10. \(O(1)\) Hash Tables
In some application, we want to guarantee a \(O(1)\) worst-case cost.
Suppose that all \(N\) items are known in advance.
If a separate chaining implementation could guarantee that each list had at most a constant number of items we would be done.
We know that as we make more lists, the lists will be shorter on average.
If we have enough lists, then we could expect no collisions at all.
This approach creates two problems:
The number of lists might be large.
We could still have collisions.
10.1. Perfect Hashing
Perfect hashing was theorized to solve the second problem.
Suppose that we have \(TableSize = M\), with \(M\) sufficiently large to guarantee that the probability fo collision is at least \(\frac{1}{2}\).

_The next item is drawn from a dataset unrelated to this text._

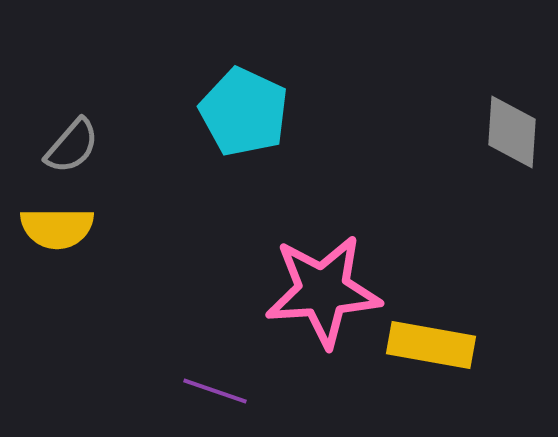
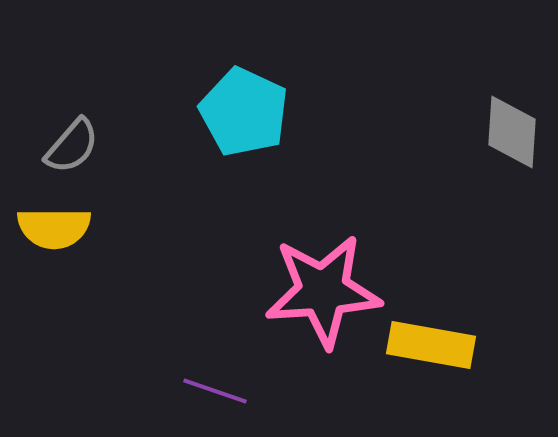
yellow semicircle: moved 3 px left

When there is a collision, we clear out the table and try with another hash function.
If there is another collision, we repeat the process with a third hash function.
Etc…
The expected number of trials will be at most 2 (since the probability of success is \(\frac{1}{2}\)).
10.1.1. How large \(M\) needs to be?
Remember that \(M\) is the number of lists/cells in the hash table.

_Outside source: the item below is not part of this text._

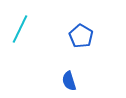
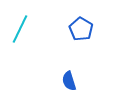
blue pentagon: moved 7 px up
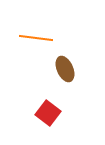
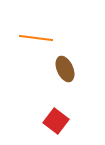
red square: moved 8 px right, 8 px down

We should have a table of size \(M=N^2\) to guarantee a probability of \(\frac{1}{2}\).
Theorem
If \(N\) balls are placed into \(M=N^2\) bins, the probability that no bin has more than one ball is less than \(\frac{1}{2}\).
Proof
We call it a collision when two balls \(i\) and \(j\) are placed in the same bin.
Let \(C_{i,j}\) the expected number of collisions produced by any two balls \(i\) and \(j\).
The probability of any two specified balls to collide is \(\frac{1}{M}\).
Thus \(C_{i,j} = \frac{1}{M}\).
The expected number of collisions in the entire table is \(\sum_{(i,j), i<j}C_{i,j}\).
Since there are \(N(N-1)/2\) pairs it sums to:
\[\frac{N(N-1)}{(2M)} = \frac{N(N-1)}{(2N^2)}< \frac{1}{2}\]
The only issue is using \(N^2\) is impractical.
10.1.2. How to solve this issue?
Instead of using a linked list in case of collisions, we can use hash tables.
The idea:
Is to create a table of size \(N\).
Each time there is a collision for a cell, creates a hash table quadratic in size.
To illustrate the idea we have the following figure:
Each secondary hash table will use a different hashing function.
This strategy is called perfect hashing. We need to show that the size of the secondary hash tables is expected to be linear.
Theorem
If \(N\) items are placed into a primary hash table containing \(N\) bins, then the total size of the secondary hash tables has expected value at most \(2N\).
Proof
We use the same logic as in the previous proof.
The expected number of collisions is \(N(N-1)/2N = (N-1)/2\).
Let \(b_i\) the number of items hashing in the cell \(i\).
The size of the secondary table is \(b_i^2\).
The number of collisions for the secondary table is \(b_i(b_i - 1)/2\) called \(c_i\).
Thus the amount of space \(b_i^2\) is \(2c_i+b_i\).
The total space is then \(2\sum c_i + \sum b_i\).
The total number of collisions is \((N-1)/2\).
So we obtain a total secondary space requirement of \(2(N-1)/2 +N < 2N\).
It’s all good, but it only works if we know in advance the number of elements.
10.2. Cuckoo Hashing
Cuckoo hashing is a table scheme using two hash tables \(T_1\) and \(T_2\) each with \(N\) bins with independent hash functions.
The idea:
An item can be stored only one table.
The insertion try to insert the element in the first table.
If it is occupied, it evicts the existing item.
Then it tries to insert the evicted item in the alternative table.
If it is occupied, it repeats the process.
Example
The idea can be illustrated by a small example.
There is one issue with this strategy.
If the load of the tables is too important, it could create a cycle.
So when inserting, it is important to rehash the tables when they reach a specific load.
Warning
Cuckoo hashing is extremely sensitive to the choice of hash functions.